-- What to do --
Whenever the word "back" appears in a line of the data below, copy that line.

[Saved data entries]
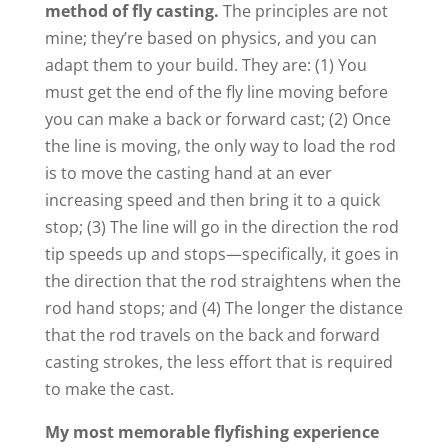
method of fly casting.
The principles are not
mine; they’re based on physics, and you can
adapt them to your build. They are: (1) You
must get the end of the fly line moving before
you can make a back or forward cast; (2) Once
the line is moving, the only way to load the rod
is to move the casting hand at an ever
increasing speed and then bring it to a quick
stop; (3) The line will go in the direction the rod
tip speeds up and stops—specifically, it goes in
the direction that the rod straightens when the
rod hand stops; and (4) The longer the distance
that the rod travels on the back and forward
casting strokes, the less effort that is required
to make the cast.
My most memorable flyfishing experience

-- Response --
you can make a back or forward cast; (2) Once
that the rod travels on the back and forward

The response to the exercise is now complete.